第65章 ※ライジング思考スキーと呼ばないで 三男END


チョロ松視点



急に、みんなの顔を思い浮かべたら、思い出が溢れ出して、涙になって…僕の頬を濡らした。

なんでだろう?

僕、一人でも頑張れたんだ。

ちゃんと頑張れたんだよ。

それなのに、主ちゃんに会ったら不安や寂しさ、辛さが込み上げてきて、思わず抱きしめていた。

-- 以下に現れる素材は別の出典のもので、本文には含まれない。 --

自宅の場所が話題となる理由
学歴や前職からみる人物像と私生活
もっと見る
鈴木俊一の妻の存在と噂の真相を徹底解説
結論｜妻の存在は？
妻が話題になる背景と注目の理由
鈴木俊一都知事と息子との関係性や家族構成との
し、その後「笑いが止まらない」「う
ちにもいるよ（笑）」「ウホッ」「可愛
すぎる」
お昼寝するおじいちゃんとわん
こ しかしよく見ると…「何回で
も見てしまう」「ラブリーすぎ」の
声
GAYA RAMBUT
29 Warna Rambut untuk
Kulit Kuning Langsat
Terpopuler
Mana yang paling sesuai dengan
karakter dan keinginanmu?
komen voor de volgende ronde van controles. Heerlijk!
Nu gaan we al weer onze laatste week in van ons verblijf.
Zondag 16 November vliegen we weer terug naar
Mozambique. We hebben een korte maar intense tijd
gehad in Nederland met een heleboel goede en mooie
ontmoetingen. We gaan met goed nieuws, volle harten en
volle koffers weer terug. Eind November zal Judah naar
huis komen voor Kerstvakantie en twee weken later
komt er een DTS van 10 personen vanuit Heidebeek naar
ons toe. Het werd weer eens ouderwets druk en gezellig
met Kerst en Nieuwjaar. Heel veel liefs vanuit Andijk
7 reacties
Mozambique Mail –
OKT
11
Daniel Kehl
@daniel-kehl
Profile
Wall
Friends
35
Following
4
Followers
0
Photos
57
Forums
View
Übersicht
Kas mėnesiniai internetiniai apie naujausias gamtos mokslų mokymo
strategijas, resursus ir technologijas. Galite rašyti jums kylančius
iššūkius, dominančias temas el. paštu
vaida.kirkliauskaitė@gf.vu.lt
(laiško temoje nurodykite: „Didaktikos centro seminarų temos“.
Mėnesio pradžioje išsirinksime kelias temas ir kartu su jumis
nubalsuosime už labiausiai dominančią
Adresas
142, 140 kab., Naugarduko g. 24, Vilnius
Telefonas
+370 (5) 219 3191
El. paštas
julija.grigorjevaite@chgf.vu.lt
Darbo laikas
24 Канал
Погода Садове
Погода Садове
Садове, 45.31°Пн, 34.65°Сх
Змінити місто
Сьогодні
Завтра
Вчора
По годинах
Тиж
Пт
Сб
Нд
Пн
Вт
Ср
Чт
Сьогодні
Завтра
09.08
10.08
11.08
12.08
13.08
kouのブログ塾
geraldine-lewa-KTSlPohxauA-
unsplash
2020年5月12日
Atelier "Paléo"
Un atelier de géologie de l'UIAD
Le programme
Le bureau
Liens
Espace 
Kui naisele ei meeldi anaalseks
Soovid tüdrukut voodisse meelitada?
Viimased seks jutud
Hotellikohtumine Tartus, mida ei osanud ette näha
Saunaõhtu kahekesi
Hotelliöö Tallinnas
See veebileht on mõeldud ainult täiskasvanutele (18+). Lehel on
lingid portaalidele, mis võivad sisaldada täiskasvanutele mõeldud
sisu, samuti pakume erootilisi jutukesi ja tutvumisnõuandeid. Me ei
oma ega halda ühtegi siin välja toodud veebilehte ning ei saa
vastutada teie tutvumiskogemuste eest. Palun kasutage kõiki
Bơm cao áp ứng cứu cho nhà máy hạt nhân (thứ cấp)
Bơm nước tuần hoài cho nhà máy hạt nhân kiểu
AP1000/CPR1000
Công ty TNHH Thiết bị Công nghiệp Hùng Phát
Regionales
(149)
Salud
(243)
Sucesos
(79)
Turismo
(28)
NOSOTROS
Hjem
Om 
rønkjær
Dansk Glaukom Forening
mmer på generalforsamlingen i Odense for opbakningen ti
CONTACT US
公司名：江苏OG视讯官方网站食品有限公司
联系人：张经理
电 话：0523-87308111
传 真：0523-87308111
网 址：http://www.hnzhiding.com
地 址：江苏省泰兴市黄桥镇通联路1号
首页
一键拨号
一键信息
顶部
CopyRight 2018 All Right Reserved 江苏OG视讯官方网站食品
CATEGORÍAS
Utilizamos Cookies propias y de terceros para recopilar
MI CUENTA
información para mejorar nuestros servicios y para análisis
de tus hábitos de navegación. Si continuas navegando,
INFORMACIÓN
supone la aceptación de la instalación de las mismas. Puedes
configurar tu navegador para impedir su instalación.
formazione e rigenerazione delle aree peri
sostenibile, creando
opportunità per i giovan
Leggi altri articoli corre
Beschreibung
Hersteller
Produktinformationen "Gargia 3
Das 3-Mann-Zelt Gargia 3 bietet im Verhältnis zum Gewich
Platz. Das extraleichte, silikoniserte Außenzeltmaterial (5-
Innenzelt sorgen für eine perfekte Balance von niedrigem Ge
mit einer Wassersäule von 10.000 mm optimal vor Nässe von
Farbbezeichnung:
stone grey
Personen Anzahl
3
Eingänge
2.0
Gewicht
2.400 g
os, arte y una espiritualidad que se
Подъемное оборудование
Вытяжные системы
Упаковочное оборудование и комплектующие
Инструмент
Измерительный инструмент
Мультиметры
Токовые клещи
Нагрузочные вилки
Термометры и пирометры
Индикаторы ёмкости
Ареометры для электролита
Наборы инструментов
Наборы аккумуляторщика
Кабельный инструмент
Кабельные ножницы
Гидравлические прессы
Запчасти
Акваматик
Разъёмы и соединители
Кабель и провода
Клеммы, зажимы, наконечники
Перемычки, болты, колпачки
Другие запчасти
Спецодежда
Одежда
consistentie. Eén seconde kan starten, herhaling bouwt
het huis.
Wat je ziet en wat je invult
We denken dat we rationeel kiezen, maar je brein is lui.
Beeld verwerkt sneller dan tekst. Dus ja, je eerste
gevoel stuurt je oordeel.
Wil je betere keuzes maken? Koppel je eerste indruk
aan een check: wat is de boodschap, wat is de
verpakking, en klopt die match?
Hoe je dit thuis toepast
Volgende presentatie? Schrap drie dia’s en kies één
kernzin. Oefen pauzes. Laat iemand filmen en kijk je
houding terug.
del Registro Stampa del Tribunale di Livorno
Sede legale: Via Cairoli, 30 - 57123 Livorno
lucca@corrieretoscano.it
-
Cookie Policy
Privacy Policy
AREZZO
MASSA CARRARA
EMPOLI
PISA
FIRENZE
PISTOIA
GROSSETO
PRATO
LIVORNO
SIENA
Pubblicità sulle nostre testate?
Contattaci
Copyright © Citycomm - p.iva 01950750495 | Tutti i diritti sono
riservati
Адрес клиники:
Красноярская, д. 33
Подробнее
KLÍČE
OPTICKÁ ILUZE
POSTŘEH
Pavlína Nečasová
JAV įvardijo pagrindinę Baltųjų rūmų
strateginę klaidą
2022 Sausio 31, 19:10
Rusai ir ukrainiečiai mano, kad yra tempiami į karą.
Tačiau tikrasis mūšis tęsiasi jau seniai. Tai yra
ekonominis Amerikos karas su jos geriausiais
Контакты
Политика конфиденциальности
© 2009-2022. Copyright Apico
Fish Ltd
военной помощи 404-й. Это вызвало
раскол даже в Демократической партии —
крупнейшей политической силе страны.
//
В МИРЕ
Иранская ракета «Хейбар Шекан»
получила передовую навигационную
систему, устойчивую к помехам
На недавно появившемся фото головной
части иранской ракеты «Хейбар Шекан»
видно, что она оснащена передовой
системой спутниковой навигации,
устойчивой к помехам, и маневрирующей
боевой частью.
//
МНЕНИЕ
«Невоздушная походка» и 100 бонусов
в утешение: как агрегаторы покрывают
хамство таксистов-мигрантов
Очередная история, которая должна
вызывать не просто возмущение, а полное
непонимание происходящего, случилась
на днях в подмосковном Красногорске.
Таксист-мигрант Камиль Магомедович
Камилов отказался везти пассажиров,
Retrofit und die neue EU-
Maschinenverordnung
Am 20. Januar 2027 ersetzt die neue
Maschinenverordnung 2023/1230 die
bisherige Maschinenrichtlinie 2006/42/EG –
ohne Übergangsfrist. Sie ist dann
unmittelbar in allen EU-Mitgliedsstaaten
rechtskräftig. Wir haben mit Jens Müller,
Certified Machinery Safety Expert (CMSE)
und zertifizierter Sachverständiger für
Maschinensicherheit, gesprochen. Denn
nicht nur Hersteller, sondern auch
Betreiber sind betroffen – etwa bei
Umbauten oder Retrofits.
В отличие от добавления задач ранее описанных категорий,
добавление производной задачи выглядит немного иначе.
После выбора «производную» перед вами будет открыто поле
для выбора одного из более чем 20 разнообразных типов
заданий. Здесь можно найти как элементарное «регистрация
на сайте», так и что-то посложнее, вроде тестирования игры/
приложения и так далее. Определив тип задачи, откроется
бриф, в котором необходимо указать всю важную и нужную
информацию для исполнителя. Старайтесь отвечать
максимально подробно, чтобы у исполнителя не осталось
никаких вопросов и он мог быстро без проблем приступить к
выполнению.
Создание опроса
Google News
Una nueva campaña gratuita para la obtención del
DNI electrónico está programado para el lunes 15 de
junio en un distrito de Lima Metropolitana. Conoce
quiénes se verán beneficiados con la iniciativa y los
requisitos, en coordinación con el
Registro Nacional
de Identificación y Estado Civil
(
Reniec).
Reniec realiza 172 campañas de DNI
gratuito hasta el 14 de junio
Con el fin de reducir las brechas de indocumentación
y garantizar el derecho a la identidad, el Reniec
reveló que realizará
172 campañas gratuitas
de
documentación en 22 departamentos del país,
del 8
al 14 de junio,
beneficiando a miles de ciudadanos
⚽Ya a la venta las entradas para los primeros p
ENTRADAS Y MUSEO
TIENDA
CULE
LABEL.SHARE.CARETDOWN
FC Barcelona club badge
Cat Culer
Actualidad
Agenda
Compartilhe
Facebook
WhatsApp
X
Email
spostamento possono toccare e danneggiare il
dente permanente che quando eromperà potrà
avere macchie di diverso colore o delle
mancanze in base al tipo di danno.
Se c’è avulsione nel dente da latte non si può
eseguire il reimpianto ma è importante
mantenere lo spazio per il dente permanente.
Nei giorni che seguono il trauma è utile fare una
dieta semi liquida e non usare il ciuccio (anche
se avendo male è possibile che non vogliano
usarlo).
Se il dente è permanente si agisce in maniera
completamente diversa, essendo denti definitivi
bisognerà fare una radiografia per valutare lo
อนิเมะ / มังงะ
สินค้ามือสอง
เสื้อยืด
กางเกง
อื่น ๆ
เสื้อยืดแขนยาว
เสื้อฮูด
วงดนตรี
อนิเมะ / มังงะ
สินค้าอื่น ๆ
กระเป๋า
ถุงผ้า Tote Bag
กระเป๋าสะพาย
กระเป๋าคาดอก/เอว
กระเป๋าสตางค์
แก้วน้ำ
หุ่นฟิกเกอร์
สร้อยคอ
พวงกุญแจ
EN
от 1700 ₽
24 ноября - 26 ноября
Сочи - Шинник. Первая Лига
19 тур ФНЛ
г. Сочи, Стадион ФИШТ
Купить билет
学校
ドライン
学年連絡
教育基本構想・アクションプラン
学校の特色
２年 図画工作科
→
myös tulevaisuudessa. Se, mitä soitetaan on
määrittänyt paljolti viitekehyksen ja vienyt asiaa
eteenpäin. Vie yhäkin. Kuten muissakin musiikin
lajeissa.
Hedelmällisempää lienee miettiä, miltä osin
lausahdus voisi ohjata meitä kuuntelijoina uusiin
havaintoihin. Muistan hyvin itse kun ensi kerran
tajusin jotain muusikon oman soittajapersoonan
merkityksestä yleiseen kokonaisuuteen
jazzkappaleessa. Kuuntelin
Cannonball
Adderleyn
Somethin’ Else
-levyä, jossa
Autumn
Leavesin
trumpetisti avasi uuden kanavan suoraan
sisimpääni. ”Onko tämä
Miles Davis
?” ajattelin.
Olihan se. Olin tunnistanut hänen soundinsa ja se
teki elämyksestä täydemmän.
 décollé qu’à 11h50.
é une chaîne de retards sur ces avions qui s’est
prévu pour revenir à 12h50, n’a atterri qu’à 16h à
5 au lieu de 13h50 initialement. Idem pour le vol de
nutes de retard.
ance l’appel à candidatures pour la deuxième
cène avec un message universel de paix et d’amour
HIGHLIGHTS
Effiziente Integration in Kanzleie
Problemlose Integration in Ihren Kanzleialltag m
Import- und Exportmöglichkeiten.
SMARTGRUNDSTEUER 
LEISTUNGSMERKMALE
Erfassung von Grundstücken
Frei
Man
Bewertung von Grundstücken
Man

主ちゃんはそんな僕をあやすように、大好きな背中トントンをしてくれる。


「ねぇ、僕、これで…これでよかったんだよね?」

「うん…」


なんだよこれ。

今度こそカッコいい彼氏になれたと思っていたのに。

結局、主ちゃんに甘えてしまっている。


「ぎっどみんなも…頑張っでるよねっ」

「頑張ってる。みんな、チョロ松くんに負けないように頑張ってるよ。おそ松くんだって…きっと大丈夫」


おそ松兄さんの名前を呼ばれ思わず肩がピクッと動いた。

主ちゃん、どうして兄さんの名前を…?

どうして…何もかもわかってるみたいに…。


「でも、ぼぐ、最後まで兄さんどぢゃんど話せなぐっで…だがら…手紙書いだのに、それすら…渡せなぐっで…!」

「目が真っ赤でウサギみたい。ほら、鼻水出てる」


ティッシュを目の前に差し出され鼻をかむと、少し呼吸が楽になった。


「手紙、出しなよ」

「…えっ?」

「せっかく書いたんだから、出しな?言葉にしなくても伝わる事はあるけれど、分かっていても言葉にして欲しい事だってあるんだよ?」


そう言って、彼女は笑った。

その時気がついた。

主ちゃんも泣いていた。


「わたしはチョロ松くんが大好き。だから、大好きなチョロ松くんの兄弟も大好き。大好きな人の大好きな人が大好き…って、よく分からないねっ」


エヘヘと笑って涙を乾かすように上を向き、満月を見つめている。


「っと、ごめん。もうすぐ終電だから、今日はもう帰らないと」


寂しさを隠すように微笑む主ちゃん。


「待って」


華奢な腕を掴む。

そんな顔されたら、引き止めたくなるじゃないか。

一秒でも長く一緒にいたくなるじゃないか。

せっかく会えたんだから、最後は心から笑わせたい。

笑顔でまたねって言い合いたい。

肩を掴み、思いを繋ぎ止めるように、じっと主ちゃんを見つめた。